Just in time for Memorial Day counter-programming to Tom Cruise and his overcompensating weapons of war, “The Bob’s Burgers Movie” brings creator and co-director Loren Bouchard’s beloved Belcher clan to the big screen. After 12 seasons on the Fox Network, the family of five who run a burger joint in an unnamed beach town get to choose their own PG-13-rated adventure, one that’s less rude than the MPAA’s warning would indicate. Though capable of an adolescent level of raunch, “Bob’s Burgers” has always managed a more unabashed sweetness than its colleagues “The Simpsons” and “Family Guy.” This despite the series being built, to the point of bemused discomfort, upon the day-to-day tensions and personality conflicts that befall every family. Nobody knows how to push buttons better than a loved one.

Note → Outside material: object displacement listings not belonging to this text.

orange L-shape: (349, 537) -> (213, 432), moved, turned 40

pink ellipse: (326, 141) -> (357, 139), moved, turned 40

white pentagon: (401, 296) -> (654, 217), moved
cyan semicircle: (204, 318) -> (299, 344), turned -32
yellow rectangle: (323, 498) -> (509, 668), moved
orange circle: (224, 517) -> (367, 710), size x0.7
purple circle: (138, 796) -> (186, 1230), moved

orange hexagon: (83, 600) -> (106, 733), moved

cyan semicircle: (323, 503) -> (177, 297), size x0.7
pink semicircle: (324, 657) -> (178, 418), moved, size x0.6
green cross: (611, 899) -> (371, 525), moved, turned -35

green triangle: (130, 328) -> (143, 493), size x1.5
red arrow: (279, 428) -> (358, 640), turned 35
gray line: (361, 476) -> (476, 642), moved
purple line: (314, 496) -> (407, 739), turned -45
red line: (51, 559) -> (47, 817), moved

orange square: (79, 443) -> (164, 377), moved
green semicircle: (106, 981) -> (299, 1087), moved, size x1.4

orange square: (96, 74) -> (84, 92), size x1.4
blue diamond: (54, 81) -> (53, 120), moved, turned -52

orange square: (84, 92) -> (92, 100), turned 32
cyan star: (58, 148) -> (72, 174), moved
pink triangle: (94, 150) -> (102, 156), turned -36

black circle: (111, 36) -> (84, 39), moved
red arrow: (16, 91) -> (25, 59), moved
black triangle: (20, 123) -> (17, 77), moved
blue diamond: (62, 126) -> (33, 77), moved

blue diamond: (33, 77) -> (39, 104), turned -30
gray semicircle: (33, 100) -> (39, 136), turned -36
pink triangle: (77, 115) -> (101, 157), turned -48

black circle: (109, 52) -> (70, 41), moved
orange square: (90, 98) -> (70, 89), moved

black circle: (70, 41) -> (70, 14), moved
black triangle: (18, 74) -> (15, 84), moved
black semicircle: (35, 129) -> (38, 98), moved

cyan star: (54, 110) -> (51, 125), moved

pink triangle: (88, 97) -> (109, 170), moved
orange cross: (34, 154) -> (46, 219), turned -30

The gang’s all here — well, mostly. There’s hapless patriarch Bob (H. Jon Benjamin), his boisterous, Noo Joisey-accented wife, Linda (John Roberts), and their three kids, eldest teen Tina (Dan Mintz), youngest daughter Louise (Kristen Schaal), and middle child Gene (Eugene Mirman). The Belchers’ eye-patch-wearing landlord (and owner of much of the town), Calvin Fischoeder (Kevin Kline), is also present, along with his brother, Felix (Zach Galifianakis), and their untrustworthy lawyer relative, Grover (David Wain). Teddy (Larry Murphy), Bob’s Burgers’ occasional handyman and best customer, puts his skills and support to use by building a mobile cart to peddle Bob’s wares. As for Bob’s business nemesis, Jimmy Pesto, owner of “Jimmy Pesto’s Pizzeria” across the street, he is barely seen and never heard from (Google the actor who plays him for ideas on why that is). However, his son, Jimmy Pesto Jr. (Benjamin, again) is around to tantalize classmate Tina with the flat butt she’s been obsessed with throughout the series’ run.
The animation looks surprisingly impressive on the big screen, while still maintaining the show’s garish, eye-searing color scheme and penchant for denoting body hair as an unruly Morse Code of dashes and dots. The red frames of Linda’s fabulous glasses pop, as does the ubiquitous pink bunny-eared cap that Louise wears. That bunny cap sets one of the movie’s subplots in motion: The normally confident Louise is called a baby by her classmates, tipping her into a tailspin of doubt. True to character, she decides to prove them wrong.
Lucky for her, a massive sinkhole has just opened up in front of Bob’s Burgers, making entry nearly impossible and sending her parents into paroxysms of worry about their livelihood. While her folks hatch a mobile restaurant plan (complete with a questionable burger mascot in a bikini) to save their business, Louise discovers a dead body in the sinkhole. The evidence implicates Calvin in the murder, but Louise suspects otherwise. She and her siblings set off to find the truth. Bedlam ensues, some of which should come with a mild warning for those who are claustrophobic.
There are Easter eggs for faithful fans, but anyone can walk into “The Bob’s Burgers Movie” without any prior knowledge of the show. Bouchard, his co-director, Bernard Derriman, and his co-writer, Nora Smith, do a good job opening up the Belchers’ universe to welcome in newcomers. Everyone has their own parallel storyline: Tina’s fantasy life gives insight into her compulsions, Gene’s musical convictions are well-established, and Louise’s quest is self-explanatory. As an assist, the characters turn exposition into a few production numbers with excellent songs. The choreography skews closer to a high school musical than to Bob Fosse, but that’s a major part of the charm.
The true measure of greatness for a film adapted from a TV series is whether viewers are getting something in the theater that they could not get at home. At 102 minutes, “The Bob’s Burgers Movie” feels more like five continuous episodes stitched together than something new that’s been abstracted from its origins. The one place it dares to outshine the show is in its emotional moments, where it allows the heart that has always been beating under its surface to grow three sizes bigger. That buys a lot of goodwill and, along with the film being consistently funny, makes it worth the investment of a ticket. For all their bickering, teasing, and conflicts, the Belchers have each other — and this movie is not ashamed to hammer that message home.
THE BOB’S BURGERS MOVIE
Directed by Loren Bouchard and Bernard Derriman. Written by Bouchard and Nora Smith. Starring H. Jon Benjamin, John Roberts, Dan Mintz, Kristen Schaal, Eugene Mirman, Larry Murphy, Zach Galifianakis, David Wain, and Kevin Kline. At Boston theaters, suburbs. 102 minutes. PG-13 (mild violence; nothing too saucy otherwise, though one character likes big butts and she cannot lie).